Login-AzureRmAccount;
$DataLakeAnalyticsAccount = "<adla_account>";
(Get-AzureRmDataLakeAnalyticsAccount -Name $DataLakeAnalyticsAccount).Location;
Create Credential
The New-AzureRmDataLakeAnalyticsCatalogCredential cmdlet creates a new credential to use in an Azure Data Lake Analytics catalog for connecting to external data sources.
The syntax is illustrated below:
Login-AzureRmAccount;
Set-AzureRMContext -SubscriptionId <SubscriptionId>;
# AZURESQLDB
New-AzureRmDataLakeAnalyticsCatalogCredential -AccountName "<adla_account>" -DatabaseName "TestReferenceDB" -CredentialName "MyAzureSQLDBCredential" -Credential (Get-Credential) -DatabaseHost "<AZURESQLDB>.database.windows.net" -Port 1433;
# AZURESQLDW
New-AzureRmDataLakeAnalyticsCatalogCredential -AccountName "<adla_account>" -DatabaseName "TestReferenceDB" -CredentialName "MyAzureSQLDWCredential" -Credential (Get-Credential) -DatabaseHost "<AZURESQLDW>.database.windows.net" -Port 1433;
# SQLSERVER
New-AzureRmDataLakeAnalyticsCatalogCredential -AccountName "<adla_account>" -DatabaseName "TestReferenceDB" -CredentialName "MySQLServerCredential" -Credential (Get-Credential) -DatabaseHost "<IP>" -Port 1433;
Create Data Source - AZURESQLDB
USE DATABASE TestReferenceDB;
CREATE DATA SOURCE MyAzureSQLDBDataSource
FROM AZURESQLDB
WITH
(
PROVIDER_STRING = "Database=AdventureWorksLT;Trusted_Connection=False;Encrypt=True",
CREDENTIAL = MyAzureSQLDBCredential,
REMOTABLE_TYPES = (bool, byte, sbyte, short, ushort, int, uint, long, ulong, decimal, float, double, string, DateTime)
);
Create Data Source - AZURESQLDW
USE DATABASE TestReferenceDB;
CREATE DATA SOURCE IF NOT EXISTS MyAzureSQLDWDataSource
FROM AZURESQLDW
WITH
(
PROVIDER_STRING = "Database=AdventureWorksDW;Trusted_Connection=False;Encrypt=True",
CREDENTIAL = MyAzureSQLDWCredential,
REMOTABLE_TYPES = (bool, byte, sbyte, short, ushort, int, uint, long, ulong, decimal, float, double, string, DateTime)
);
Create Data Source - SQLSERVER
USE DATABASE TestReferenceDB;
DROP DATA SOURCE IF EXISTS MySQLServerDataSource;
CREATE DATA SOURCE MySQLServerDataSource
FROM SQLSERVER
WITH
(
PROVIDER_STRING = "Database=AdventureWorks2016;Trusted_Connection=False;Encrypt=True;TrustServerCertificate=True",
CREDENTIAL = MySQLServerCredential,
REMOTABLE_TYPES = (bool, byte, sbyte, short, ushort, int, uint, long, ulong, decimal, float, double, string, DateTime)
);
Query Data Source - Method 1
USE DATABASE TestReferenceDB;
@results =
SELECT *
FROM EXTERNAL MyAzureSQLDBDataSource EXECUTE
@"SELECT @@SERVERNAME AS serverName, GETDATE() AS dayTime, DB_NAME() AS databaseName, * FROM dbo.BuildVersion WITH (NOLOCK)";
OUTPUT @results
TO "/Output/ReferenceGuide/DDL/DataSources/Query1A.csv"

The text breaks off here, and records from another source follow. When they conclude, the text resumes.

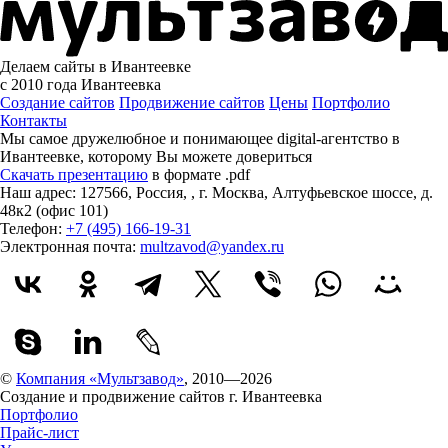
Делаем сайты в Ивантеевке
с 2010 года
Ивантеевка
Создание сайтов
Продвижение сайтов
Цены
Портфолио
Контакты
Мы самое дружелюбное и понимающее digital-агентство в
Ивантеевке, которому
Вы можете довериться
Скачать презентацию
в формате .pdf
Наш адрес:
127566
,
Россия
,
,
г. Москва
,
Алтуфьевское шоссе, д.
48к2 (офис 101)
Телефон:
+7 (495) 166-19-31
Электронная почта:
multzavod@yandex.ru
©
Компания «Мультзавод»
, 2010—2026
Создание и продвижение сайтов г. Ивантеевка
Портфолио
Прайс-лист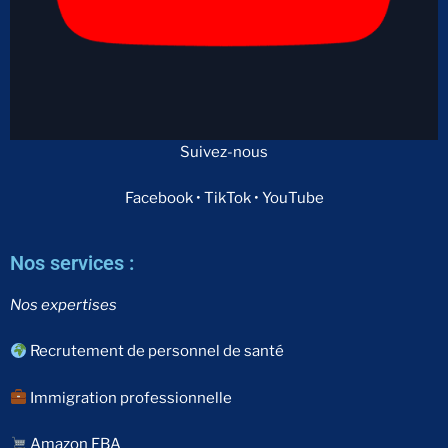
Suivez-nous
Facebook • TikTok • YouTube
Nos services :
Nos expertises
Recrutement de personnel de santé
Immigration professionnelle
Amazon FBA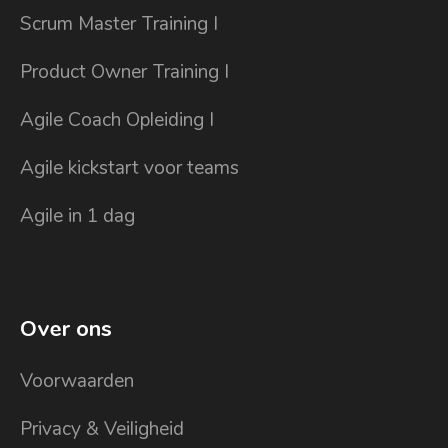
Scrum Master Training I
Product Owner Training I
Agile Coach Opleiding I
Agile kickstart voor teams
Agile in 1 dag
Over ons
Voorwaarden
Privacy & Veiligheid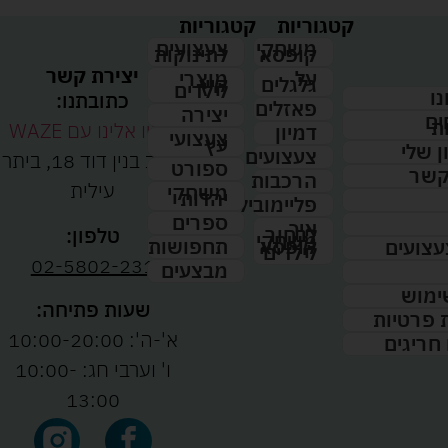
קטגוריות
קטגוריות
צעצועים
משחקי
לתינוקות
קופסא
יצירת קשר
מוצרי
על
קיץ
גלגלים
לילדים
נו
כתובתנו:
פאזלים
יצירה
ים
ת
נווטו אלינו עם WAZE
דמיון
צעצועי
עץ
 שלי
צעצועים
רחוב בנין דוד 18, ביתר
ספורט
קשר
הרכבות
עילית
משחקי
יהדות
פליימוביל
ספרים
איך
לבחור
טלפון:
משחקי
תחפושות
קופסא
עצועים
לילדים
02-5802-231
מבצעים
ימוש
שעות פתיחה:
ת פרטיות
א'-ה': 10:00-20:00
 חריגים
ו' וערבי חג: 10:00-
13:00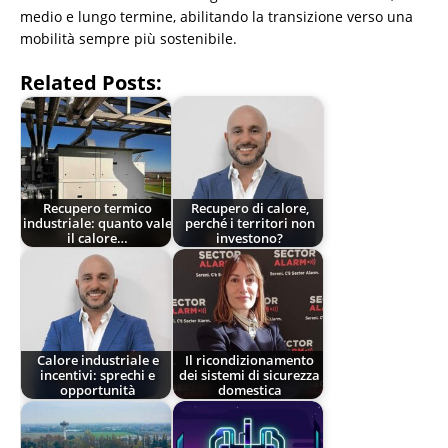
medio e lungo termine, abilitando la transizione verso una
mobilità sempre più sostenibile.
Related Posts:
Recupero termico
Recupero di calore,
industriale: quanto vale
perché i territori non
il calore…
investono?
Calore industriale e
Il ricondizionamento
incentivi: sprechi e
dei sistemi di sicurezza
opportunità
domestica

USING Outputters.Csv(outputHeader: true);
@results =
SELECT *
FROM EXTERNAL MyAzureSQLDWDataSource EXECUTE
@"SELECT GETDATE() AS dayTime, DB_NAME() AS databaseName, * FROM dbo.AdventureWorksDWBuildVersion WITH (NOLOCK)";
OUTPUT @results
TO "/Output/ReferenceGuide/DDL/DataSources/Query1B.csv"

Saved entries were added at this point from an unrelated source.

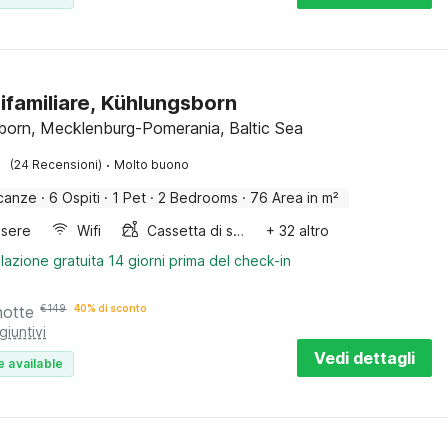
ifamiliare, Kühlungsborn
born, Mecklenburg-Pomerania, Baltic Sea
·
(24 Recensioni)
Molto buono
canze
·
6 Ospiti
·
1 Pet
·
2 Bedrooms
·
76 Area in m²
sere
Wifi
Cassetta di sabbia
+ 32 altro
lazione gratuita 14 giorni prima del check-in
notte
€
149
40% di sconto
giuntivi
Vedi dettagli
e available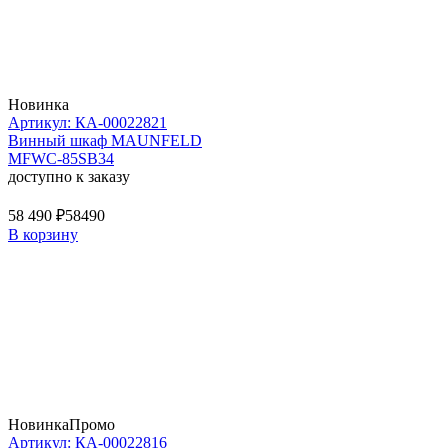
Новинка
Артикул: КА-00022821
Винный шкаф MAUNFELD
MFWC-85SB34
доступно к заказу
58 490 ₽
58490
В корзину
Новинка
Промо
Артикул: КА-00022816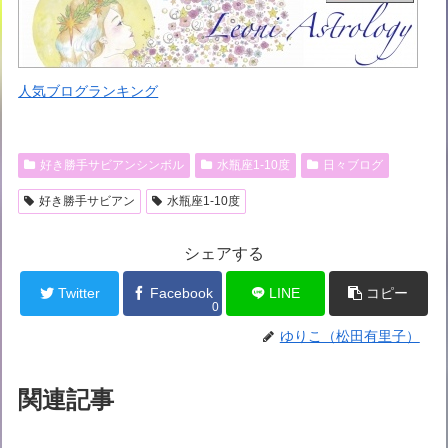
人気ブログランキング
好き勝手サビアンシンボル
水瓶座1-10度
日々ブログ
好き勝手サビアン
水瓶座1-10度
シェアする
Twitter
Facebook
LINE
コピー
0
ゆりこ（松田有里子）
関連記事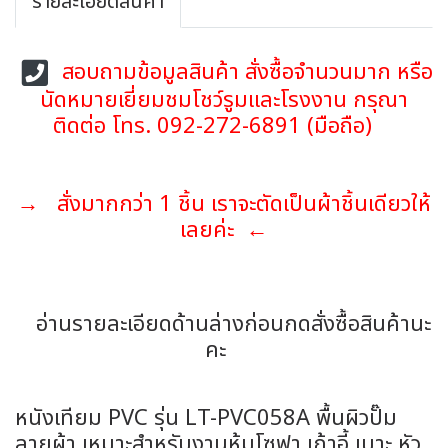
รายละเอียดสินค้า
สอบถามข้อมูลสินค้า สั่งซื้อจำนวนมาก หรือ
นัดหมายเยี่ยมชมโชว์รูมและโรงงาน กรุณา
ติดต่อ โทร. 092-272-6891 (มือถือ)
→ สั่งมากกว่า 1 ชิ้น เราจะตัดเป็นผ้าชิ้นเดียวให้
เลยค่ะ ←
อ่านรายละเอียดด้านล่างก่อนกดสั่งซื้อสินค้านะ
คะ
หนังเทียม PVC รุ่น LT-PVC058A พื้นผิวปั๊ม
ลายผ้า เหมาะสำหรับงานหุ้มโซฟา เก้าอี้ เบาะ หัว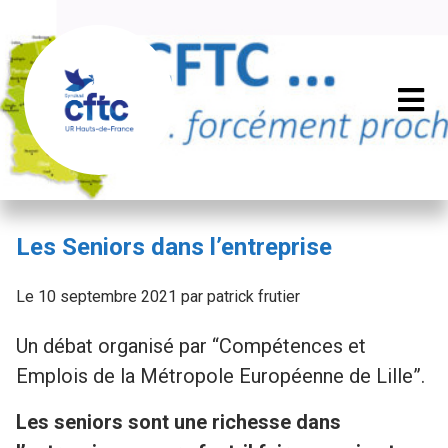
Les Seniors dans l’entreprise
Le 10 septembre 2021 par patrick frutier
Un débat organisé par “Compétences et
Emplois de la Métropole Européenne de Lille”.
Les seniors sont une richesse dans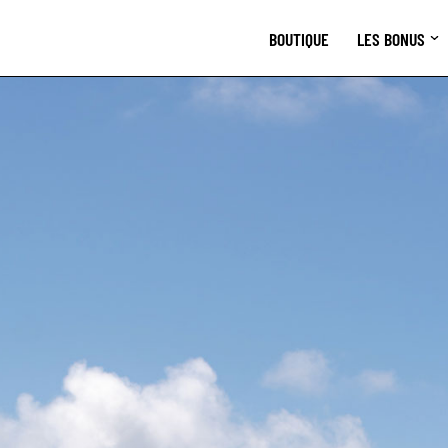
BOUTIQUE
LES BONUS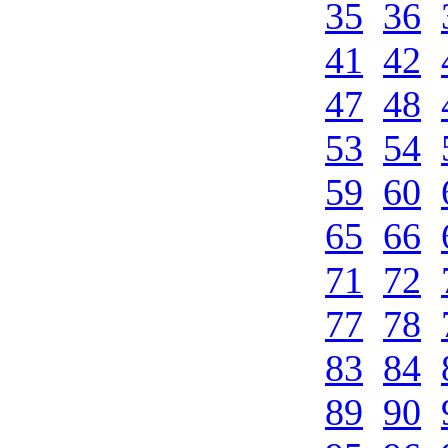
35
36
41
42
47
48
53
54
59
60
65
66
71
72
77
78
83
84
89
90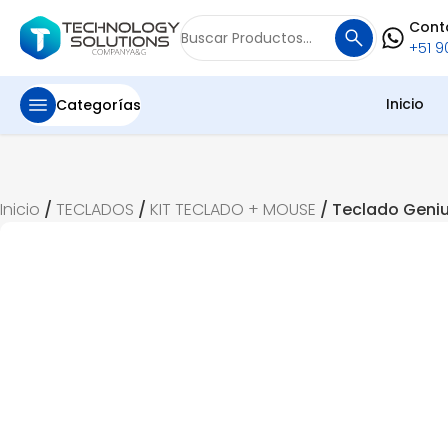
Cont
Buscar
+51 90
por:
Inicio
Categorías
Inicio
/
TECLADOS
/
KIT TECLADO + MOUSE
/ Teclado Geni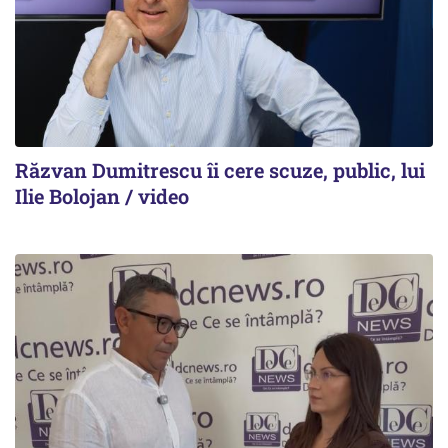
Răzvan Dumitrescu îi cere scuze, public, lui
Ilie Bolojan / video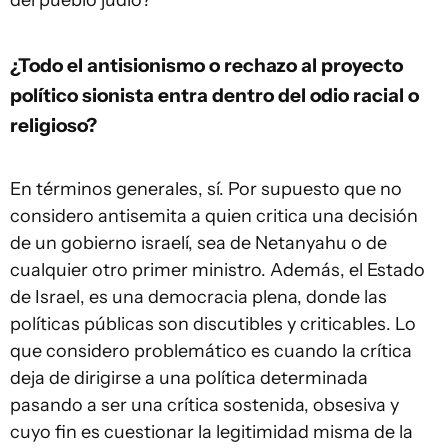
del pueblo judío?
¿Todo el antisionismo o rechazo al proyecto
político sionista entra dentro del odio racial o
religioso?
En términos generales, sí. Por supuesto que no
considero antisemita a quien critica una decisión
de un gobierno israelí, sea de Netanyahu o de
cualquier otro primer ministro. Además, el Estado
de Israel, es una democracia plena, donde las
políticas públicas son discutibles y criticables. Lo
que considero problemático es cuando la crítica
deja de dirigirse a una política determinada
pasando a ser una crítica sostenida, obsesiva y
cuyo fin es cuestionar la legitimidad misma de la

USING Outputters.Csv(outputHeader: true);
@results =
SELECT *
FROM EXTERNAL MySQLServerDataSource EXECUTE
@"SELECT @@SERVERNAME AS serverName, GETDATE() AS dayTime, DB_NAME() AS databaseName, * FROM dbo.AWBuildVersion WITH (NOLOCK)";
OUTPUT @results
TO "/Output/ReferenceGuide/DDL/DataSources/Query1C.csv"
USING Outputters.Csv(outputHeader: true);
Query Data Source - Method 2
USE DATABASE TestReferenceDB;
@results =
SELECT DateTime.Now AS dayTime, *
FROM EXTERNAL MyAzureSQLDBDataSource LOCATION "dbo.BuildVersion";
OUTPUT @results
TO "/Output/ReferenceGuide/DDL/DataSources/Query2A.csv"
USING Outputters.Csv(outputHeader: true);
@results =
SELECT DateTime.Now AS dayTime, *
FROM EXTERNAL MyAzureSQLDWDataSource LOCATION "dbo.AdventureWorksDWBuildVersion";
OUTPUT @results
TO "/Output/ReferenceGuide/DDL/DataSources/Query2B.csv"
USING Outputters.Csv(outputHeader: true);
@results =
SELECT *
FROM EXTERNAL MySQLServerDataSource LOCATION "dbo.AWBuildVersion";
OUTPUT @results
TO "/Output/ReferenceGuide/DDL/DataSources/Query2C.csv"
USING Outputters.Csv(outputHeader: true);